### Your objective
Only one stretch of the data below is wanted: the lines starting at the one with "hoogwaardige pocketveren" and ending at the one with "Гостиная Грета NEW", both included, given again exactly.

Stored data entries:
□ □ □ □ □ □ □
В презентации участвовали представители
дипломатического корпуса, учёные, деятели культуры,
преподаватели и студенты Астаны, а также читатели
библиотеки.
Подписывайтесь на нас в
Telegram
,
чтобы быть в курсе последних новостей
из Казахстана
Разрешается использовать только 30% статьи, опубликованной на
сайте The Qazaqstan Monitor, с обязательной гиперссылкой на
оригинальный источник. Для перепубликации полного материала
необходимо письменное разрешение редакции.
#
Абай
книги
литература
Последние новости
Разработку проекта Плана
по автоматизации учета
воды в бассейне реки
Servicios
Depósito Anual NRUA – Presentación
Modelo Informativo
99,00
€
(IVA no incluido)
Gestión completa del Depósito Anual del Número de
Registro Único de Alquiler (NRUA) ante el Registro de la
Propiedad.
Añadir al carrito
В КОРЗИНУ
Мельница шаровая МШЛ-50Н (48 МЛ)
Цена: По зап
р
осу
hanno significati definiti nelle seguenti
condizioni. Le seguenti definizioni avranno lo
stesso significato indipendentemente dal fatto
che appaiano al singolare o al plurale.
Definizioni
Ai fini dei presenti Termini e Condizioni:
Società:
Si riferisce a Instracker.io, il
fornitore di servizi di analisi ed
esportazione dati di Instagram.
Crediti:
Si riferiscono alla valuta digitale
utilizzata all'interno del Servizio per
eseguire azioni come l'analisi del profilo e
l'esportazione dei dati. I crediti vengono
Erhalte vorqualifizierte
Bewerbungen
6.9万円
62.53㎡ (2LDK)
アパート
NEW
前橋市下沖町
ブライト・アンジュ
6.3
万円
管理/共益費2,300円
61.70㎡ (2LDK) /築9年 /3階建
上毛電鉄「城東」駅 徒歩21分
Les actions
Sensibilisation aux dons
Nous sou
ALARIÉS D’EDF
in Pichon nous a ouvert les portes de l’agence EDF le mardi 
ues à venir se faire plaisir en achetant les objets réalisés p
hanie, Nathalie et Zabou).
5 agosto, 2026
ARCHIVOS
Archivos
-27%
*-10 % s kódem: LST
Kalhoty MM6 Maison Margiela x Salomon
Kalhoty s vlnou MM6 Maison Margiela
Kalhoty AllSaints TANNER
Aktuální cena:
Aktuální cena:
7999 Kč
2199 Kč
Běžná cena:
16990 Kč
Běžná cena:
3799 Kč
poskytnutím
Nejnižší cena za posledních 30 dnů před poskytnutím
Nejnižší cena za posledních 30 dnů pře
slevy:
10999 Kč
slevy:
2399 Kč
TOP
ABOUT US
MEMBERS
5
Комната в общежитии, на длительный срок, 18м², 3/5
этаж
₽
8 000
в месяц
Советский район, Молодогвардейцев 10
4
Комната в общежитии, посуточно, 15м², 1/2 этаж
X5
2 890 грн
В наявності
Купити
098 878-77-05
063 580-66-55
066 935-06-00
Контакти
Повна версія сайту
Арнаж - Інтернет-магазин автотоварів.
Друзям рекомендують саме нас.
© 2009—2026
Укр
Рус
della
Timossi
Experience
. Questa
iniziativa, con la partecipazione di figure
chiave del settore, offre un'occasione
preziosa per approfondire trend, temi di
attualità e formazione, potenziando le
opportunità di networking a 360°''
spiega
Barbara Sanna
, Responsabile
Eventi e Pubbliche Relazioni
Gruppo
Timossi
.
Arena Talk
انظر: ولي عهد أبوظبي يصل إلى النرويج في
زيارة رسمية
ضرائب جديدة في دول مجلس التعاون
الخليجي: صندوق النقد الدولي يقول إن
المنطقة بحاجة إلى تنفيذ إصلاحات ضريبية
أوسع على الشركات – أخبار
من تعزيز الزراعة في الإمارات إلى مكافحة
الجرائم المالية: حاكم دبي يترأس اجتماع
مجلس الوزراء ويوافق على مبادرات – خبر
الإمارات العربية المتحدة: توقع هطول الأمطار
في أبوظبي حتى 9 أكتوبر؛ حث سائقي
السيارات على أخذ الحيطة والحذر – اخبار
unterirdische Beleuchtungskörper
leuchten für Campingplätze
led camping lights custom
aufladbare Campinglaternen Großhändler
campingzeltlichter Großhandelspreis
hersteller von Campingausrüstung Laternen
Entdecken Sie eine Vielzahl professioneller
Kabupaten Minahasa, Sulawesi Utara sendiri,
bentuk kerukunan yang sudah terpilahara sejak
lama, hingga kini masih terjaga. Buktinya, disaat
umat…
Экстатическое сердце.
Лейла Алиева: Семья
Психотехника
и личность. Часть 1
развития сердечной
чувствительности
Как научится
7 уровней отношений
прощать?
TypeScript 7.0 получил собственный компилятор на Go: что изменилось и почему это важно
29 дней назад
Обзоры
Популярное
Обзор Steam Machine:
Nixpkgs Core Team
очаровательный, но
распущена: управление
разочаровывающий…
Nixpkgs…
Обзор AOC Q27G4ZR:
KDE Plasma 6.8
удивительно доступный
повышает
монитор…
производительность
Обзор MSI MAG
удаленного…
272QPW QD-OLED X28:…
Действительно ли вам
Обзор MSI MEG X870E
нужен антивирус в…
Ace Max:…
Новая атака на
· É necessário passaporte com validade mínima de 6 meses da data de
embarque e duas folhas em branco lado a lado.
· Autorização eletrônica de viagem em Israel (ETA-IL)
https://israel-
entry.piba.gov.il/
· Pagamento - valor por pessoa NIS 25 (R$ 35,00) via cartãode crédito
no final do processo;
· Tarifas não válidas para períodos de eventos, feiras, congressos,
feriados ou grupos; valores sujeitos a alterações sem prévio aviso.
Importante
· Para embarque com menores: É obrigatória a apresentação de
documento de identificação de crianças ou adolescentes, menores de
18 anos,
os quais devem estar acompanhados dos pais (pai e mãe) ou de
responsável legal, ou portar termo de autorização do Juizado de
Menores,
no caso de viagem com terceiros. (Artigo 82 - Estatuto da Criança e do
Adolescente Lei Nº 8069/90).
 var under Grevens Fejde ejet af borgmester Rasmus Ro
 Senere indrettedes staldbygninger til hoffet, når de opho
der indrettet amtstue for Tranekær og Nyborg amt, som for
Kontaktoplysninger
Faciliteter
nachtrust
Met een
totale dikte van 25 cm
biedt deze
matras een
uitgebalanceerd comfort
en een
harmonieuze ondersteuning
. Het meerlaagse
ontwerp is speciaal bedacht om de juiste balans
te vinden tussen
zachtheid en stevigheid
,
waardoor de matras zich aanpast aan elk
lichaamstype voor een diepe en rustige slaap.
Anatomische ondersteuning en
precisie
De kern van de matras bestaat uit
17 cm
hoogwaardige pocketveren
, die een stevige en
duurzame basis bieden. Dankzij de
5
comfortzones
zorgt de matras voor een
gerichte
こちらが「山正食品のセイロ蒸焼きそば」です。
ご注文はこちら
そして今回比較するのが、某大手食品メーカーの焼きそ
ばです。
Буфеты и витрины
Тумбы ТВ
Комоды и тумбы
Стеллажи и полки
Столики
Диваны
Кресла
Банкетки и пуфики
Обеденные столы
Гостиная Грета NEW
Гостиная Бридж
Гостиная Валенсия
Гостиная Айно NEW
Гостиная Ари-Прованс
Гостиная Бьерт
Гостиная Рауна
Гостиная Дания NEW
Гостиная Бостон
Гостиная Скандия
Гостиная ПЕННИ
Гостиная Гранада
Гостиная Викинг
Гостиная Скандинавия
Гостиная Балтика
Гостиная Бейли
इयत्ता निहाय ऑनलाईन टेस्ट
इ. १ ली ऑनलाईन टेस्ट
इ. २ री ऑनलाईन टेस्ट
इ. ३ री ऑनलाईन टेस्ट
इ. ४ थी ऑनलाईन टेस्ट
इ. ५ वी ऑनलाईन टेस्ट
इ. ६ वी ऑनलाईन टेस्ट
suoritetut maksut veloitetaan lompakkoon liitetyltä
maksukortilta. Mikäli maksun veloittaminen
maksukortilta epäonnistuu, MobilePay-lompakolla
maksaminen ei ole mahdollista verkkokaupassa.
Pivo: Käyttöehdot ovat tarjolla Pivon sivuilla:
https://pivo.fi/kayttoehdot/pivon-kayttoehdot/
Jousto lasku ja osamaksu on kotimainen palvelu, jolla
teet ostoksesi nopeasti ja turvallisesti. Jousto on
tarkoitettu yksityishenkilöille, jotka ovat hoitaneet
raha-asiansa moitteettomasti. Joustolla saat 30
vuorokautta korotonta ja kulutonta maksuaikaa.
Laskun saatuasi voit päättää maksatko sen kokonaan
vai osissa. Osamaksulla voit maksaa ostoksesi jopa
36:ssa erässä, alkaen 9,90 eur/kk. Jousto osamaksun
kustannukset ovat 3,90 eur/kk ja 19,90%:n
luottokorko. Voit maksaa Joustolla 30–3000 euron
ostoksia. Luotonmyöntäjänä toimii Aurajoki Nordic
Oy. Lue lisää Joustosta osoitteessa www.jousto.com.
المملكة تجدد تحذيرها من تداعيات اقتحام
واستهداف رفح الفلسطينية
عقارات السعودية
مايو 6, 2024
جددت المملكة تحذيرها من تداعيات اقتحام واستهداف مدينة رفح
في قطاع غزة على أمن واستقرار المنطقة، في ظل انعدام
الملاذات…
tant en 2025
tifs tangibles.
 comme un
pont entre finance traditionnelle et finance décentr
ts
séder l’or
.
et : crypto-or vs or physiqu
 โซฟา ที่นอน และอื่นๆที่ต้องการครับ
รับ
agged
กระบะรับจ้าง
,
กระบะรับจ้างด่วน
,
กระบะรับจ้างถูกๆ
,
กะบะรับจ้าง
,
□ □ □ □ □ □ □
### Output below
hoogwaardige pocketveren
, die een stevige en
duurzame basis bieden. Dankzij de
5
comfortzones
zorgt de matras voor een
gerichte
こちらが「山正食品のセイロ蒸焼きそば」です。
ご注文はこちら
そして今回比較するのが、某大手食品メーカーの焼きそ
ばです。
Буфеты и витрины
Тумбы ТВ
Комоды и тумбы
Стеллажи и полки
Столики
Диваны
Кресла
Банкетки и пуфики
Обеденные столы
Гостиная Грета NEW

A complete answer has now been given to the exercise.